What you are asked to do - Search the records for the string "type" and copy every line where it turns up.

Dataset entries -
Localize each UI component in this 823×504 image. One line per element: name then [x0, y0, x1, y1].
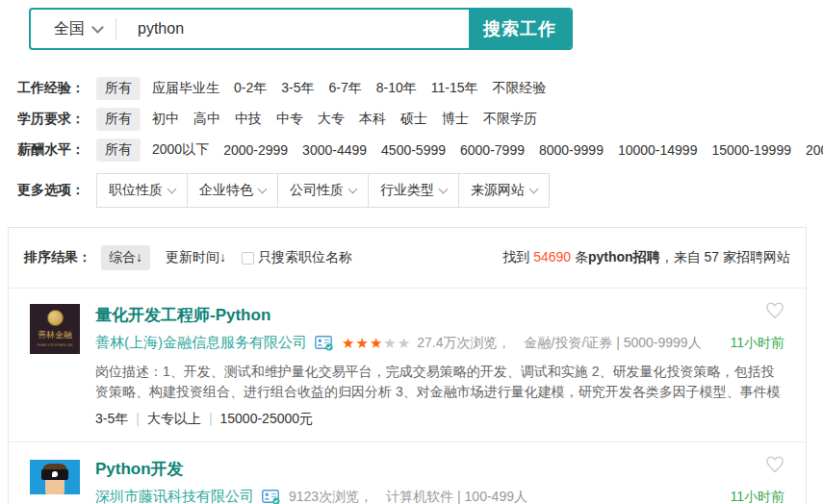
company-row: 善林(上海)金融信息服务有限公司 ★★★★★ 27.4万次浏览， 金融/投资/证… — [95, 334, 784, 352]
filter-option[interactable]: 8-10年 — [376, 80, 417, 97]
filter-row-education: 学历要求： 所有 初中 高中 中技 中专 大专 本科 硕士 博士 不限学历 — [17, 108, 823, 131]
chevron-down-icon — [167, 185, 177, 194]
sort-label: 排序结果： — [24, 249, 91, 266]
chevron-down-icon — [258, 185, 268, 194]
result-summary-text: 条 — [571, 249, 588, 265]
job-salary: 15000-25000元 — [220, 411, 314, 426]
filter-option[interactable]: 10000-14999 — [618, 142, 698, 158]
chevron-down-icon — [348, 185, 358, 194]
job-card: Python开发 深圳市藤讯科技有限公司 9123次浏览， 计算机软件 | — [9, 442, 806, 504]
company-link[interactable]: 善林(上海)金融信息服务有限公司 — [95, 334, 307, 352]
result-keyword: python招聘 — [588, 249, 660, 265]
logo-text: 善林金融 — [38, 329, 72, 341]
filter-row-salary: 薪酬水平： 所有 2000以下 2000-2999 3000-4499 4500… — [17, 139, 823, 162]
dropdown-label: 企业特色 — [199, 182, 253, 199]
result-summary-text: 找到 — [502, 249, 533, 265]
filter-option[interactable]: 大专 — [318, 111, 345, 128]
filter-option[interactable]: 6000-7999 — [460, 142, 525, 158]
search-input[interactable] — [116, 10, 469, 48]
company-logo: 善林金融 SHAN LIN FINANCIAL — [30, 304, 80, 354]
rating-stars: ★★★★★ — [342, 335, 411, 352]
dropdown-label: 公司性质 — [290, 182, 344, 199]
search-button[interactable]: 搜索工作 — [469, 10, 571, 48]
filter-option[interactable]: 不限经验 — [493, 80, 547, 97]
filter-label: 薪酬水平： — [17, 141, 85, 159]
filter-option[interactable]: 15000-19999 — [711, 142, 791, 158]
dropdown-label: 行业类型 — [380, 182, 434, 199]
filter-option[interactable]: 8000-9999 — [539, 142, 604, 158]
checkbox-label: 只搜索职位名称 — [258, 249, 352, 266]
filter-option[interactable]: 中技 — [235, 111, 262, 128]
dropdown-source-site[interactable]: 来源网站 — [458, 173, 550, 208]
filter-option[interactable]: 3-5年 — [281, 80, 314, 97]
job-experience: 3-5年 — [95, 411, 128, 426]
job-title-link[interactable]: Python开发 — [95, 458, 184, 480]
filter-option[interactable]: 6-7年 — [328, 80, 361, 97]
filter-option[interactable]: 不限学历 — [483, 111, 537, 128]
results-panel: 排序结果： 综合↓ 更新时间↓ 只搜索职位名称 找到 54690 条python… — [8, 227, 807, 504]
company-logo — [30, 460, 80, 494]
job-title-link[interactable]: 量化开发工程师-Python — [95, 304, 270, 326]
company-link[interactable]: 深圳市藤讯科技有限公司 — [95, 488, 254, 504]
filter-option[interactable]: 20000- — [806, 142, 823, 158]
filter-row-experience: 工作经验： 所有 应届毕业生 0-2年 3-5年 6-7年 8-10年 11-1… — [17, 77, 823, 100]
filter-option[interactable]: 高中 — [193, 111, 220, 128]
filter-option[interactable]: 3000-4499 — [302, 142, 367, 158]
filter-option[interactable]: 硕士 — [400, 111, 427, 128]
verified-license-icon — [262, 490, 281, 504]
more-options-row: 更多选项： 职位性质 企业特色 公司性质 行业类型 来源网站 — [17, 173, 823, 208]
filter-option[interactable]: 11-15年 — [431, 80, 478, 97]
posted-time: 11小时前 — [730, 335, 784, 352]
favorite-heart-icon[interactable] — [765, 456, 784, 473]
dropdown-industry[interactable]: 行业类型 — [368, 173, 459, 208]
filter-option[interactable]: 0-2年 — [234, 80, 267, 97]
search-bar: 全国 搜索工作 — [29, 8, 573, 50]
filter-option[interactable]: 应届毕业生 — [152, 80, 219, 97]
filter-option[interactable]: 中专 — [276, 111, 303, 128]
company-row: 深圳市藤讯科技有限公司 9123次浏览， 计算机软件 | 100-499人 11… — [95, 488, 784, 504]
filter-option[interactable]: 博士 — [442, 111, 469, 128]
chevron-down-icon — [439, 185, 449, 194]
job-education: 大专以上 — [147, 411, 201, 426]
dropdown-company-feature[interactable]: 企业特色 — [187, 173, 278, 208]
filter-option-selected[interactable]: 所有 — [96, 77, 141, 100]
company-info: 计算机软件 | 100-499人 — [386, 489, 527, 504]
location-dropdown[interactable]: 全国 — [31, 10, 116, 48]
star-filled-icon: ★★★ — [342, 335, 383, 351]
sort-comprehensive-button[interactable]: 综合↓ — [101, 245, 150, 270]
filter-option[interactable]: 4500-5999 — [381, 142, 446, 158]
company-info: 金融/投资/证券 | 5000-9999人 — [525, 335, 702, 352]
pipe-divider: | — [209, 411, 213, 426]
filter-option[interactable]: 2000-2999 — [223, 142, 288, 158]
view-count: 27.4万次浏览， — [417, 335, 510, 352]
filter-option-selected[interactable]: 所有 — [96, 108, 141, 131]
result-count: 54690 — [533, 249, 571, 265]
chevron-down-icon — [529, 185, 539, 194]
view-count: 9123次浏览， — [289, 489, 373, 504]
posted-time: 11小时前 — [730, 489, 784, 504]
filter-option[interactable]: 初中 — [152, 111, 179, 128]
filter-option[interactable]: 本科 — [359, 111, 386, 128]
job-description: 岗位描述：1、开发、测试和维护量化交易平台，完成交易策略的开发、调试和实施 2、… — [95, 362, 784, 402]
vr-goggles-icon — [41, 469, 68, 480]
job-card: 善林金融 SHAN LIN FINANCIAL 量化开发工程师-Python 善… — [9, 289, 806, 442]
star-empty-icon: ★★ — [383, 335, 411, 351]
filter-option-selected[interactable]: 所有 — [96, 139, 141, 162]
dropdown-label: 职位性质 — [109, 182, 163, 199]
pipe-divider: | — [136, 411, 140, 426]
coin-icon — [47, 310, 64, 326]
result-summary-text: ，来自 57 家招聘网站 — [660, 249, 790, 265]
filter-option[interactable]: 2000以下 — [152, 141, 209, 159]
favorite-heart-icon[interactable] — [765, 302, 784, 319]
verified-license-icon — [315, 336, 334, 351]
sort-row: 排序结果： 综合↓ 更新时间↓ 只搜索职位名称 找到 54690 条python… — [9, 228, 806, 289]
bird-icon — [52, 471, 58, 477]
sort-update-time-button[interactable]: 更新时间↓ — [166, 249, 226, 266]
more-options-label: 更多选项： — [17, 182, 85, 199]
filter-label: 学历要求： — [17, 111, 85, 128]
filter-label: 工作经验： — [17, 80, 85, 97]
dropdown-job-type[interactable]: 职位性质 — [96, 173, 188, 208]
logo-subtext: SHAN LIN FINANCIAL — [37, 342, 73, 347]
dropdown-company-type[interactable]: 公司性质 — [277, 173, 369, 208]
job-title-only-checkbox[interactable] — [242, 252, 254, 265]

Answer box -
dropdown-job-type[interactable]: 职位性质 — [96, 173, 188, 208]
dropdown-company-type[interactable]: 公司性质 — [277, 173, 369, 208]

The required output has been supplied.